Parábola do Espelho
Era uma vez um espelho que após ser utilizado por bastante tempo, foi encostado num canto de um quarto de despejo. Já havia muito tempo que ele estava lá, sozinho, empoeirado e sem utilidade. Esta situação já estava provocando nele um certo enfraquecimento de sua auto-consciência e identidade. Perguntava-se:
- Quem sou?
- Qual a minha fisionomia?
- Por que existo?
- Para que existo?
Mas algo estranho estava acontecendo, pois não conseguia responder a nenhuma dessas indagações sobre si. Isto o deixava vazio, triste e muito solitário.
Certo dia, entra naquele quarto de objetos encostados, uma pequena criança correndo prá lá e prá cá e cuja curiosidade a levava a mexer em tudo o que encontrava. Percebendo esta movimentação, esta quebra do silêncio rotineiro, o espelho sentiu uma vibração e após saboreá-la e deixá-la tomar conta de sua superfície empoeirada, a identificou como sentimento de presença. Começou a perceber que algo renascia.
Com a vivacidade que lhe é própria de criança remexia em tudo, aproximando-se cada vez mais do esconderijo do espelho... O espelho, por sua vez, sentia-se próximo de alguém... e esta realidade estava sendo para ele muito boa!

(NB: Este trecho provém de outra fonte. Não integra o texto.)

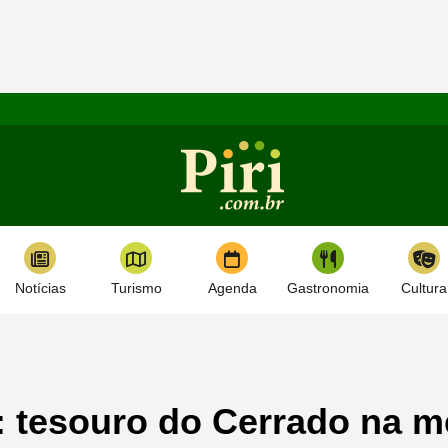
Notícias
Turismo
Agenda
Gastronomia
Cultura
: tesouro do Cerrado na 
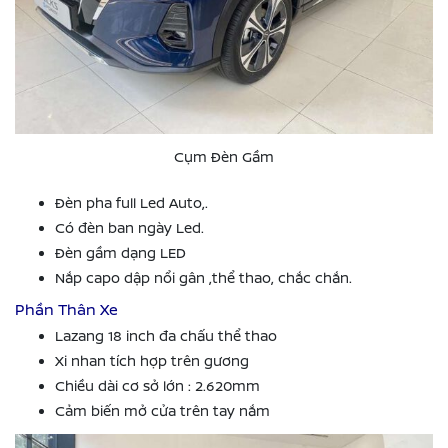
Cụm Đèn Gầm
Đèn pha full Led Auto,.
Có đèn ban ngày Led.
Đèn gầm dạng LED
Nắp capo dập nổi gân ,thể thao, chắc chắn.
Phần Thân Xe
Lazang 18 inch đa chấu thể thao
Xi nhan tích hợp trên gương
Chiều dài cơ sở lớn : 2.620mm
Cảm biến mở cửa trên tay nắm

- O que está se passando comigo? - perguntava o espelho.
- Esta presença está me devolvendo emoções perdidas e outras nunca vivenciadas... sinto acordar em mim: vida, sentimentos, memória...
Recuperava-se bem devagar e profundamente, quando afinal foi tocado.
A criança estava alí, agarrada ao espelho, curtindo, entre risos e admiração, sua face efletida nele.
Olhava-se de todos os ângulos, fazia caretas, dava gargalhadas, abri e piscava os olhos, movimentava-se com liberdade.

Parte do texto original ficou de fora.